Denia, a la que algunos consideran como la más valenciana de las ciudades alicantinas, es un importante foco turístico con unos visitantes de nivel medio-alto que le han hecho disponer de una de las ofertas gastronómicas más importantes del Mediterráneo. Por eso el 11 de diciembre de 2015 fue declarada Ciudad Creativa de la Gastronomía por la Unesco. Por cierto, la Asociación de Empresarios de Hostelería y Turismo de la Marina Alta (AEHTMA), en colaboración con el Ayuntamiento de Dénia, convoca cada año un concurso que concita la atención de cualquier aficionado al marisco, así que la XII edición del Concurso Internacional de Cocina Creativa de la Gamba Roja de Dénia ya tiene fecha, se celebrará el martes 9 de abril en su Mercado Municipal.

Allí es donde veranea el protagonista de nuestra noticia, el bodeguero Rodolfo Valiente, de Vegalfaro, quien en sus frecuentes paseos venía tomando conciencia del abandono progresivo de aquellas tierras que tanto contribuyeron en su día al auge económico. Denia fue un importante puerto, no solo pesquero, sino comercial, a través del cual de exportaban las pasas a América (al igual que en Villajoyosa lo hacían con las telas y el papel de fumar). Esos bancales, con esas viñas de moscatel olvidadas reconcomían por dentro a Rodolfo. Todos los bodegueros tienen conciencia de la importancia del terruño y del cariño que se le profesa.

Tiempo después la oportunidad le vino servida en bandeja, en un almuerzo en Jesús Pobre (en Casa Rosita, no podía ser en otro sitio) con su amigo Santi Signes, propietario de El Celler de La Marina y distribuidor de los vinos de Rodolfo en la zona, ambos coincidieron en la posibilidad de elaborar un moscatel que encarnara las virtudes de ambos territorios. Que naciera de esas parcelas de cepas viejas en situación de casi abandono, mezclándolas con las de la parcela que la Familia Valiente conserva en Requena.

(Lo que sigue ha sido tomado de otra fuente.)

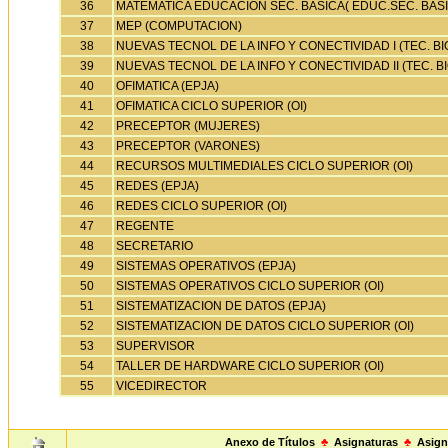
36
MATEMATICA EDUCACIÓN SEC. BASICA( EDUC.SEC. BAS
37
MEP (COMPUTACION)
38
NUEVAS TECNOL DE LA INFO Y CONECTIVIDAD I (TEC. BI
39
NUEVAS TECNOL DE LA INFO Y CONECTIVIDAD II (TEC. B
40
OFIMATICA (EPJA)
41
OFIMATICA CICLO SUPERIOR (OI)
42
PRECEPTOR (MUJERES)
43
PRECEPTOR (VARONES)
44
RECURSOS MULTIMEDIALES CICLO SUPERIOR (OI)
45
REDES (EPJA)
46
REDES CICLO SUPERIOR (OI)
47
REGENTE
48
SECRETARIO
49
SISTEMAS OPERATIVOS (EPJA)
50
SISTEMAS OPERATIVOS CICLO SUPERIOR (OI)
51
SISTEMATIZACION DE DATOS (EPJA)
52
SISTEMATIZACION DE DATOS CICLO SUPERIOR (OI)
53
SUPERVISOR
54
TALLER DE HARDWARE CICLO SUPERIOR (OI)
55
VICEDIRECTOR
Anexo de Títulos
♣
Asignaturas
♣
Asign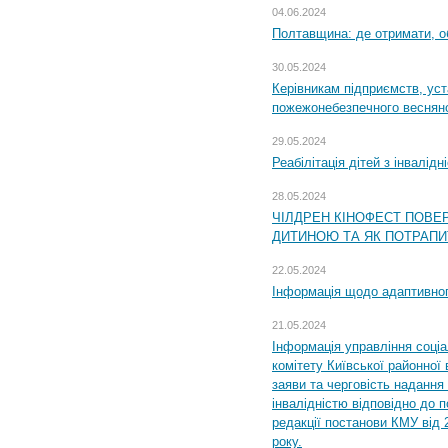
04.06.2024
Полтавщина: де отримати, о
30.05.2024
Керівникам підприємств, уст
пожежонебезпечного весняно
29.05.2024
Реабілітація дітей з інвалідн
28.05.2024
ЧІЛДРЕН КІНОФЕСТ ПОВЕ
ДИТИНОЮ ТА ЯК ПОТРАПИ
22.05.2024
Інформація щодо адаптивного
21.05.2024
Інформація управління соці
комітету Київської районної 
заяви та черговість надання 
інвалідністю відповідно до 
редакції постанови КМУ від 
року.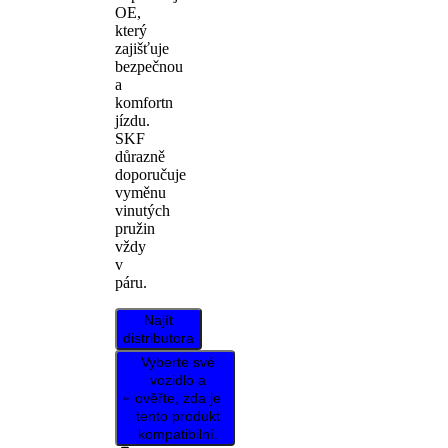
OE,
který
zajišťuje
bezpečnou
a
komfortn
jízdu.
SKF
důrazně
doporučuje
vyměnu
vinutých
pružin
vždy
v
páru.
Najít
distributora
Vyberte své
vozidlo a
ověřte, zda je
tento produkt
kompatibilní.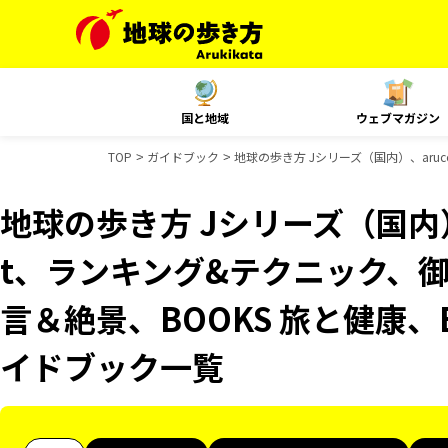
国と地域
ウェブマガジン
TOP
ガイドブック
地球の歩き方 Jシリーズ（国内）、aruc
地球の歩き方 Jシリーズ（国内）、
t、ランキング&テクニック、御
言＆絶景、BOOKS 旅と健康、B
イドブック一覧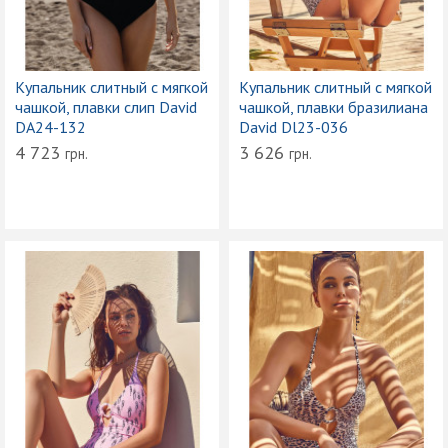
Купальник слитный с мягкой
Купальник слитный с мягкой
чашкой, плавки слип David
чашкой, плавки бразилиана
DA24-132
David Dl23-036
4 723
3 626
грн.
грн.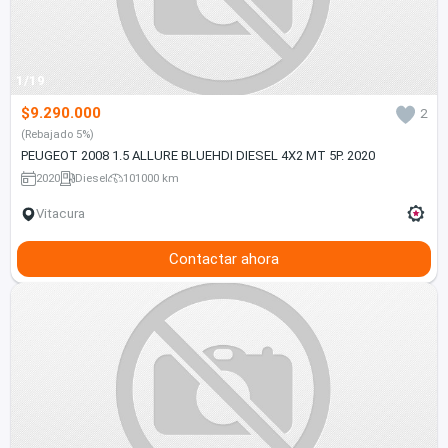
1/19
$9.290.000
2
(Rebajado 5%)
PEUGEOT 2008 1.5 ALLURE BLUEHDI DIESEL 4X2 MT 5P. 2020
2020
Diesel
101000 km
Vitacura
Contactar ahora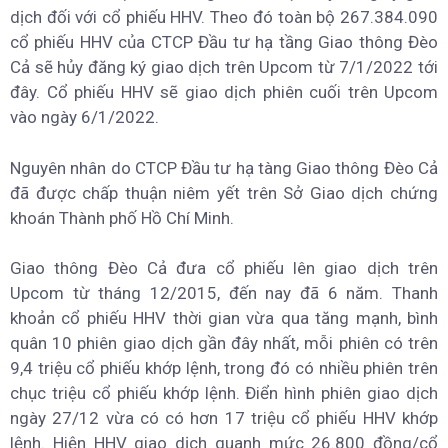
dịch đối với cổ phiếu HHV. Theo đó toàn bộ 267.384.090
cổ phiếu HHV của CTCP Đầu tư hạ tầng Giao thông Đèo
Cả sẽ hủy đăng ký giao dịch trên Upcom từ 7/1/2022 tới
đây. Cổ phiếu HHV sẽ giao dịch phiên cuối trên Upcom
vào ngày 6/1/2022.
Nguyên nhân do CTCP Đầu tư hạ tàng Giao thông Đèo Cả
đã được chấp thuận niêm yết trên Sở Giao dịch chứng
khoán Thành phố Hồ Chí Minh.
Giao thông Đèo Cả đưa cổ phiếu lên giao dịch trên
Upcom từ tháng 12/2015, đến nay đã 6 năm. Thanh
khoản cổ phiếu HHV thời gian vừa qua tăng mạnh, bình
quân 10 phiên giao dịch gần đây nhất, mỗi phiên có trên
9,4 triệu cổ phiếu khớp lệnh, trong đó có nhiều phiên trên
chục triệu cổ phiếu khớp lệnh. Điển hình phiên giao dịch
ngày 27/12 vừa có có hơn 17 triệu cổ phiếu HHV khớp
lệnh. Hiện HHV giao dịch quanh mức 26.800 đồng/cổ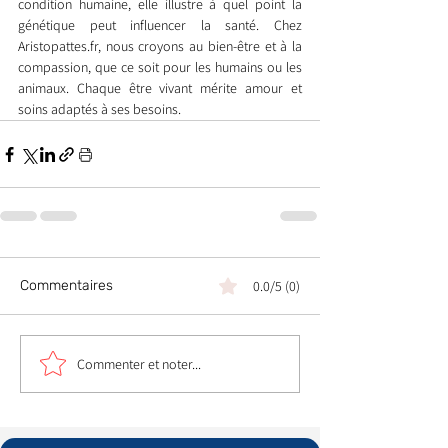
condition humaine, elle illustre à quel point la 
génétique peut influencer la santé. Chez 
Aristopattes.fr, nous croyons au bien-être et à la 
compassion, que ce soit pour les humains ou les 
animaux. Chaque être vivant mérite amour et 
soins adaptés à ses besoins.
Commentaires
0.0/5 (0)
Commenter et noter...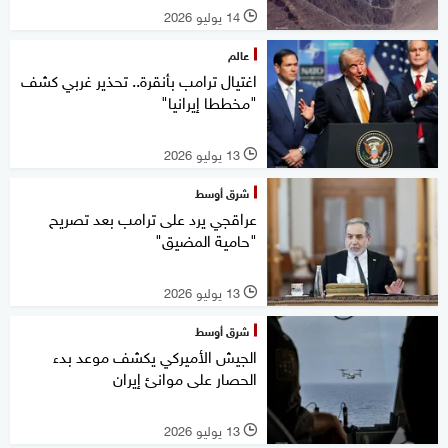
14 يوليو 2026
l
عالم
اغتيال ترامب بأنقرة.. تحذير غربي كشف
"مخططا إيرانيا"
13 يوليو 2026
l
شرق أوسط
عراقجي يرد على ترامب بعد تصريح
"حامية المضيق"
13 يوليو 2026
l
شرق أوسط
الجيش الأميركي يكشف موعد بدء
الحصار على موانئ إيران
13 يوليو 2026
l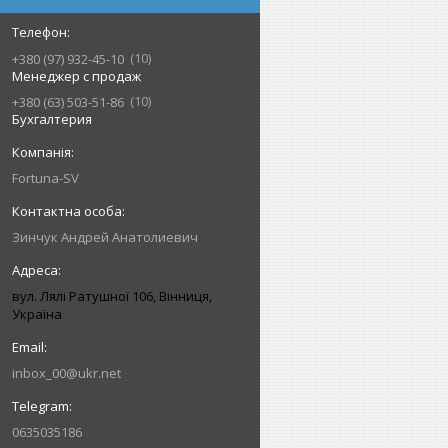
10
+380 (97) 932-45-10
Менеджер с продаж
10
+380 (63) 503-51-86
Бухгалтерия
Fortuna-SV
Зинчук Андрей Анатолиевич
вул. Лялі Ратушної 106, Вінниця,
Україна
inbox_00@ukr.net
0635035186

Uvas de moscatel romana, criadas a los pies del Mongó, a 150 metros de altura, junto con la moscatel de grado menudo de la Plana de Utiel-Requena, criadas en un clima más extremo. De ahí su nombre, MARMUN, acrónimo de mar y montaña (en valenciano muntanya), por las dos zonas que las han visto nacer.

Ambos tuvieron claro desde el primer momento que debían contar con la colaboración de Jaume Soler, conocedor como pocos de la comarca y de aquellas tierras que podían ver de nuevo el cultivo de moscatel de Alejandría, considerada por los expertos como una de las vides más antiguas que quedan, sin modificar genéticamente. ​ Su origen es norteafricano y su nombre probablemente deriva de la conocida ciudad egipcia. Su importancia en la viticultura mediterránea es evidente, pero sobre todo en la Comunidad Valenciana.

Un vino seco, de trago suave

Que nadie piense que estamos hablando de un blanco dulce, ni de una mistela. A este vino MARMUN, lo han definido sus creadores como el primer vino mar y montaña, término hasta ahora utilizado exclusivamente para temas gastronómicos, pero vayan acostumbrándose. La iniciativa no ha podido ser más exitosa y ya disponen de las dos primeras añadas, la de 2022 y la del 2023. Esta última, a pesar del poco tiempo en botella, promete una evolución muy seductora.

Solo un pequeño inconveniente, se han podido embotellar tan solo unas 3.000 botellas, así que los gastroadictos deberán espabilar para conseguir una, que, por otro lado, han salido al mercada por solo unos 12 euros.

Un vino muy recomendable, así lo definen mis compañeros de 5B Selección (yo aun no he tenido ocasión de probarlo):

  • Brillante a la vista, de color amarillo-ambar con ribetes dorados
  • Muy aromático, con notas a piel de naranja, miel, ligeras notas a azahar fruta blanca de hueso muy fresca
  • En boca aparece un vino seco, de trago suave y un punto salino, muy fresco y pleno, untuoso.